# Meet My Boys!



## TobyRat (May 24, 2011)

After 7 months of being ratless I realized it just wasn’t the same…

And we all know what happened next.  

So meet my baby boys, Wilson and Milo. Both have agouti and white markings with Milo having the long hood and Wilson having mainly a cap. 










Wilson is the adventurous one. He loves to explore and is always is the one to investigate new things. He was the first to discover the hammock and loves play time and wrestling with his brother Milo.
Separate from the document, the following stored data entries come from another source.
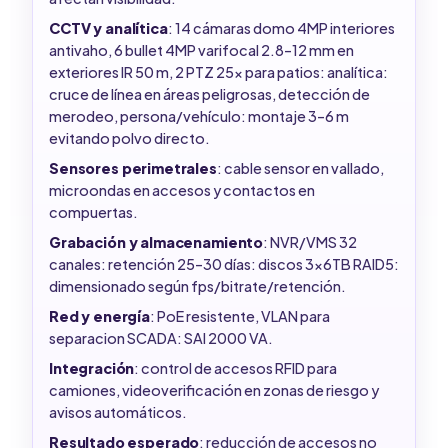
CCTV y analítica
: 14 cámaras domo 4MP interiores
antivaho, 6 bullet 4MP varifocal 2.8–12 mm en
exteriores IR 50 m, 2 PTZ 25x para patios: analítica:
cruce de línea en áreas peligrosas, detección de
merodeo, persona/vehículo: montaje 3–6 m
evitando polvo directo.
Sensores perimetrales
: cable sensor en vallado,
microondas en accesos y contactos en
compuertas.
Grabación y almacenamiento
: NVR/VMS 32
canales: retención 25–30 días: discos 3x6TB RAID5:
dimensionado según fps/bitrate/retención.
Red y energía
: PoE resistente, VLAN para
separacion SCADA: SAI 2000 VA.
Integración
: control de accesos RFID para
camiones, videoverificación en zonas de riesgo y
avisos automáticos.
Resultado esperado
: reducción de accesos no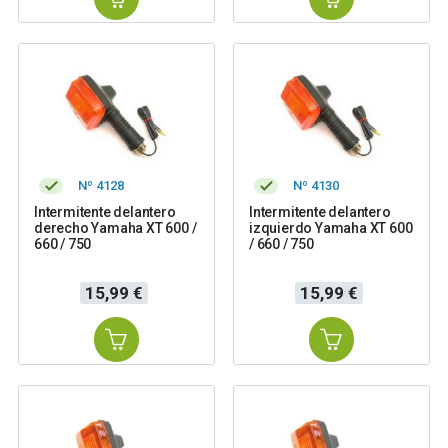
Nº 4128
Nº 4130
Intermitente delantero
Intermitente delantero
derecho Yamaha XT 600 /
izquierdo Yamaha XT 600
660 / 750
/ 660 / 750
Precio
Precio
15,99 €
15,99 €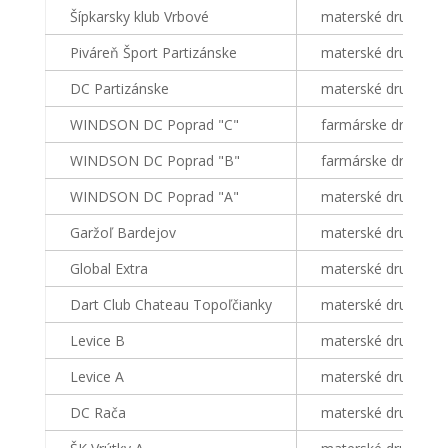
Šípkarsky klub Vrbové
materské družstvo
Piváreň Šport Partizánske
materské družstvo
DC Partizánske
materské družstvo
WINDSON DC Poprad "C"
farmárske družstvo
WINDSON DC Poprad "B"
farmárske družstvo
WINDSON DC Poprad "A"
materské družstvo
Garžoľ Bardejov
materské družstvo
Global Extra
materské družstvo
Dart Club Chateau Topoľčianky
materské družstvo
Levice B
materské družstvo
Levice A
materské družstvo
DC Rača
materské družstvo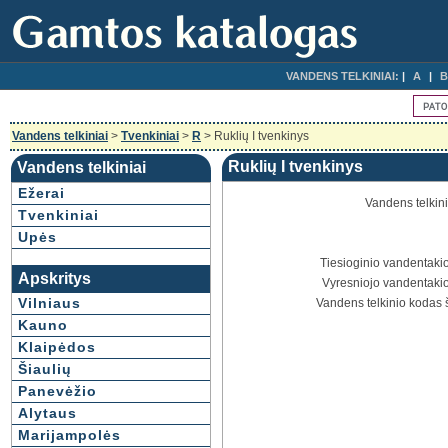
VANDENS TELKINIAI:
A
B
Vandens telkiniai
>
Tvenkiniai
>
R
> Ruklių I tvenkinys
Ruklių I tvenkinys
Vandens telkiniai
Ežerai
Vandens telkin
Tvenkiniai
Upės
Tiesioginio vandentakio
Apskritys
Vyresniojo vandentakio
Vilniaus
Vandens telkinio kodas 
Kauno
Klaipėdos
Šiaulių
Panevėžio
Alytaus
Marijampolės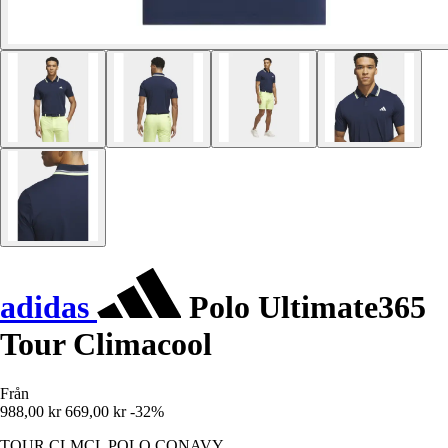
adidas
Polo Ultimate365
Tour Climacool
Från
988,00 kr
669,00 kr
-32%
TOUR CLMCL POLO CONAVY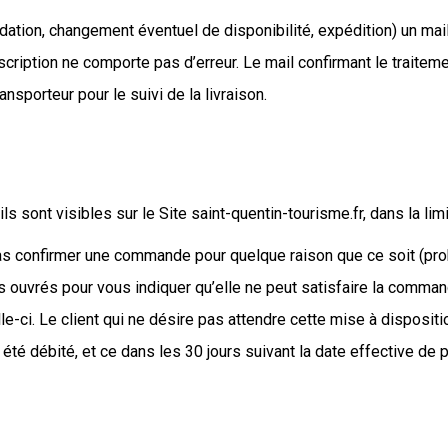
dation, changement éventuel de disponibilité, expédition) un m
nscription ne comporte pas d’erreur. Le mail confirmant le traite
ansporteur pour le suivi de la livraison.
ils sont visibles sur le Site saint-quentin-tourisme.fr, dans la li
 pas confirmer une commande pour quelque raison que ce soit (
s ouvrés pour vous indiquer qu’elle ne peut satisfaire la comman
e-ci. Le client qui ne désire pas attendre cette mise à dispositio
été débité, et ce dans les 30 jours suivant la date effective de 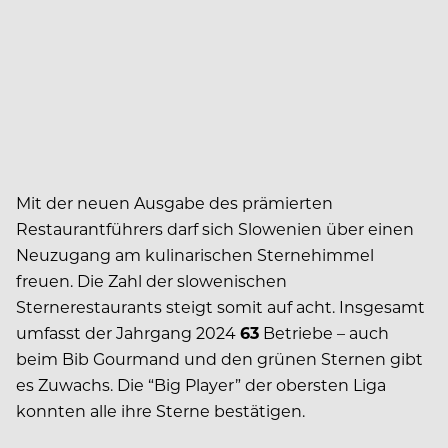
Mit der neuen Ausgabe des prämierten
Restaurantführers darf sich Slowenien über einen
Neuzugang am kulinarischen Sternehimmel
freuen. Die Zahl der slowenischen
Sternerestaurants steigt somit auf acht. Insgesamt
umfasst der Jahrgang 2024
63
Betriebe – auch
beim Bib Gourmand und den grünen Sternen gibt
es Zuwachs. Die “Big Player” der obersten Liga
konnten alle ihre Sterne bestätigen.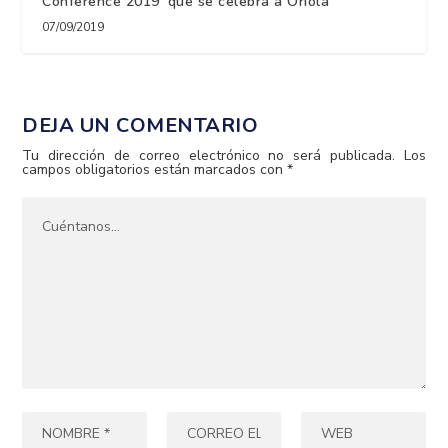
Conference 2019’ que se celebra a Oriola
07/09/2019
DEJA UN COMENTARIO
Tu dirección de correo electrónico no será publicada.
Los
campos obligatorios están marcados con
*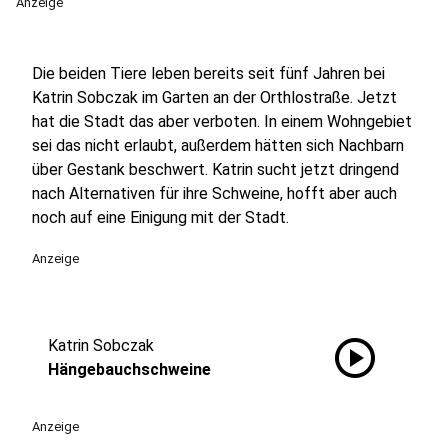
Anzeige
Die beiden Tiere leben bereits seit fünf Jahren bei
Katrin Sobczak im Garten an der Orthlostraße. Jetzt
hat die Stadt das aber verboten. In einem Wohngebiet
sei das nicht erlaubt, außerdem hätten sich Nachbarn
über Gestank beschwert. Katrin sucht jetzt dringend
nach Alternativen für ihre Schweine, hofft aber auch
noch auf eine Einigung mit der Stadt.
Anzeige
play_circle
Katrin Sobczak
Hängebauchschweine
Anzeige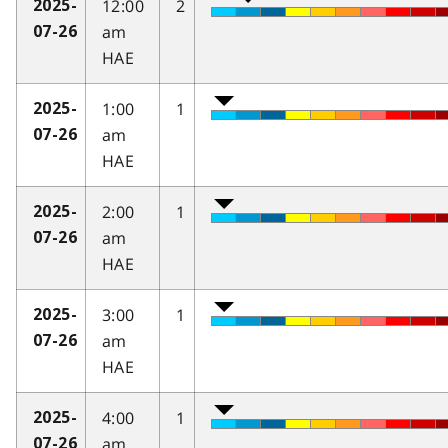
12:00
2
2025-
am
07-26
HAE
1:00
1
2025-
am
07-26
HAE
2:00
1
2025-
am
07-26
HAE
3:00
1
2025-
am
07-26
HAE
4:00
1
2025-
am
07-26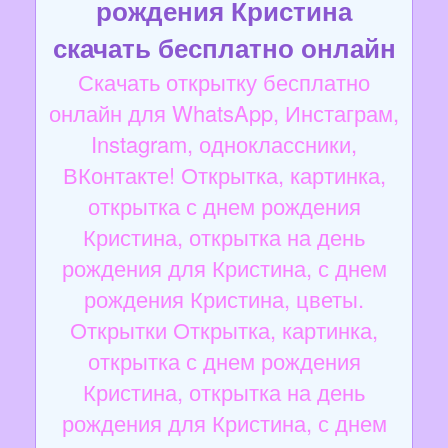
рождения Кристина
скачать бесплатно онлайн
Скачать открытку бесплатно
онлайн для WhatsApp, Инстаграм,
Instagram, одноклассники,
ВКонтакте! Открытка, картинка,
открытка с днем рождения
Кристина, открытка на день
рождения для Кристина, с днем
рождения Кристина, цветы.
Открытки Открытка, картинка,
открытка с днем рождения
Кристина, открытка на день
рождения для Кристина, с днем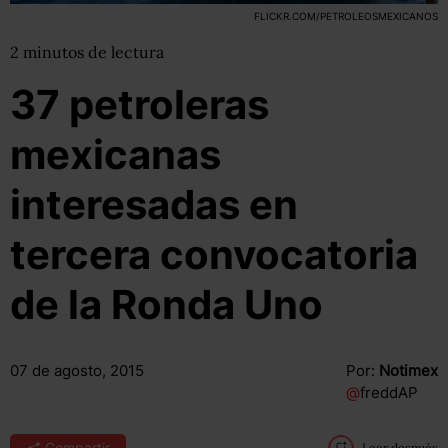
FLICKR.COM/PETROLEOSMEXICANOS
2
minutos
de lectura
37 petroleras
mexicanas
interesadas en
tercera convocatoria
de la Ronda Uno
07 de agosto, 2015
Por:
Notimex
@
freddAP
Compartir
Leer después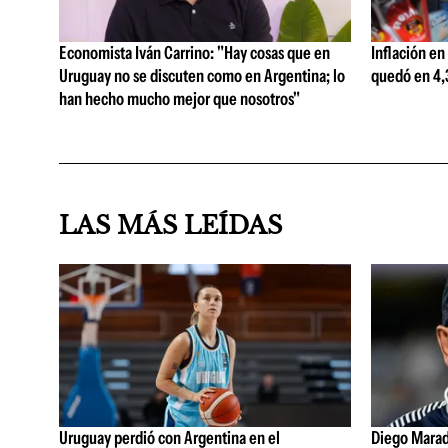
Economista Iván Carrino: "Hay cosas que en
Inflación en
Uruguay no se discuten como en Argentina; lo
quedó en 4,3
han hecho mucho mejor que nosotros"
LAS MÁS LEÍDAS
Uruguay perdió con Argentina en el
Diego Marad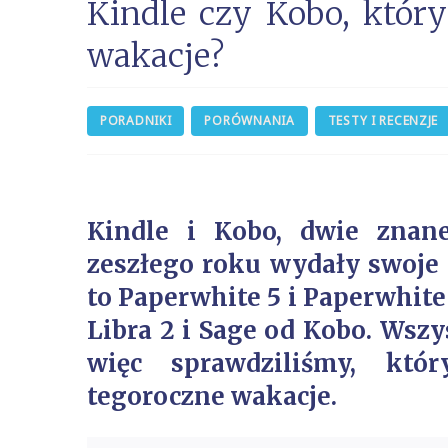
Kindle czy Kobo, który
wakacje?
PORADNIKI
PORÓWNANIA
TESTY I RECENZJE
Kindle i Kobo, dwie znan
zeszłego roku wydały swoje
to Paperwhite 5 i Paperwhite
Libra 2 i Sage od Kobo. Wszy
więc sprawdziliśmy, któ
tegoroczne wakacje.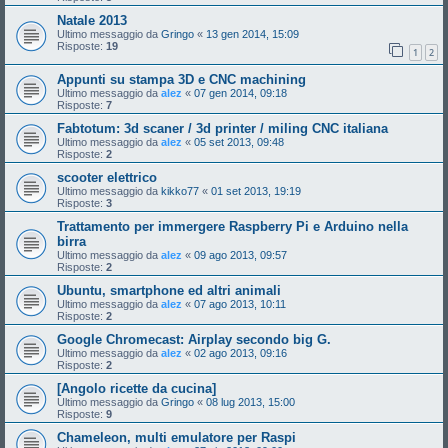
Natale 2013
Ultimo messaggio da
Gringo
«
13 gen 2014, 15:09
Risposte:
19
1
2
Appunti su stampa 3D e CNC machining
Ultimo messaggio da
alez
«
07 gen 2014, 09:18
Risposte:
7
Fabtotum: 3d scaner / 3d printer / miling CNC italiana
Ultimo messaggio da
alez
«
05 set 2013, 09:48
Risposte:
2
scooter elettrico
Ultimo messaggio da
kikko77
«
01 set 2013, 19:19
Risposte:
3
Trattamento per immergere Raspberry Pi e Arduino nella
birra
Ultimo messaggio da
alez
«
09 ago 2013, 09:57
Risposte:
2
Ubuntu, smartphone ed altri animali
Ultimo messaggio da
alez
«
07 ago 2013, 10:11
Risposte:
2
Google Chromecast: Airplay secondo big G.
Ultimo messaggio da
alez
«
02 ago 2013, 09:16
Risposte:
2
[Angolo ricette da cucina]
Ultimo messaggio da
Gringo
«
08 lug 2013, 15:00
Risposte:
9
Chameleon, multi emulatore per Raspi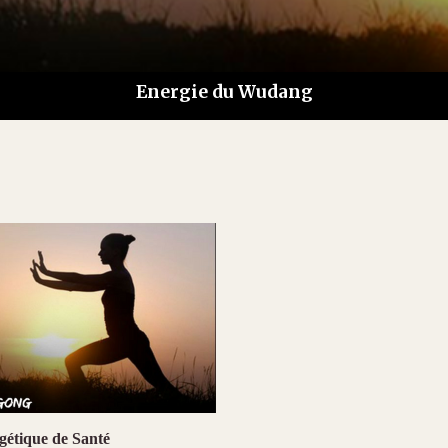
Energie du Wudang
gétique de Santé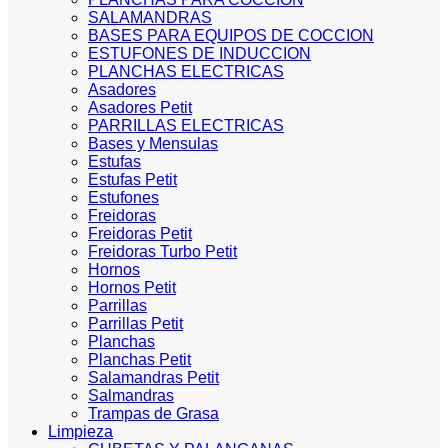
SALAMANDRAS
BASES PARA EQUIPOS DE COCCION
ESTUFONES DE INDUCCION
PLANCHAS ELECTRICAS
Asadores
Asadores Petit
PARRILLAS ELECTRICAS
Bases y Mensulas
Estufas
Estufas Petit
Estufones
Freidoras
Freidoras Petit
Freidoras Turbo Petit
Hornos
Hornos Petit
Parrillas
Parrillas Petit
Planchas
Planchas Petit
Salamandras Petit
Salmandras
Trampas de Grasa
Limpieza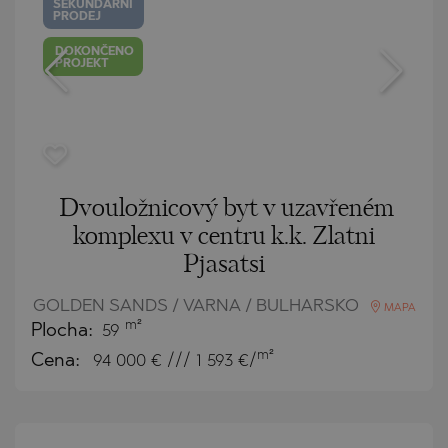
SEKUNDÁRNÍ
PRODEJ
DOKONČENO
PROJEKT
Dvouložnicový byt v uzavřeném
komplexu v centru k.k. Zlatni
Pjasatsi
GOLDEN SANDS / VARNA / BULHARSKO
MAPA
m²
Plocha:
59
m²
Cena:
94 000
€ /// 1 593 €/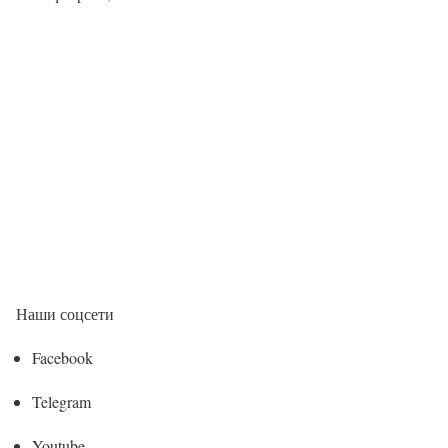
Наши соцсети
Facebook
Telegram
Youtube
Milo is the sweet, shy guy. He loves to give kisses and loves to be snuggled. During play time he always stays close behind his brother Wilson. He loves treats and playing in his tunnel toy.


----------



## Zhaneel (Sep 1, 2010)

Oh my god, they are _so cute_! I can't even contain myself, they're so adorable! Be careful, I might just steal them away from you. ;D


----------



## Tink_JCF (Mar 31, 2011)

Soooooo cute!!!!!!!!!!!!!!!!!!! Seeing yours makes me want to get more lol!


----------



## JasmineTara95 (May 25, 2011)

They are SOO adorable, i only have one of my rats left, and sadly my parents arent gonna let me have another, i got mine at 9 months, so they were never really little babies, i want to get a baby next time i get the chance!
your babies are beautiful


----------



## Wylie_Gizmo (May 17, 2011)

HAHA wilson & Milo!! saved from the freezer!! love our lil boys!!


----------



## Wylie_Gizmo (May 17, 2011)

Thought ud like some beginning pics!


----------



## TobyRat (May 24, 2011)

Awwwwww!!! My boys! And their Mama!! These are awesome, thank you!!!


----------



## jadeangel (Jan 7, 2009)

There's nothing quite as cute as baby rats (at least to me there isn't... except for my baby niece... but I'm a pit partial to her)

all of them are completely adorable!


----------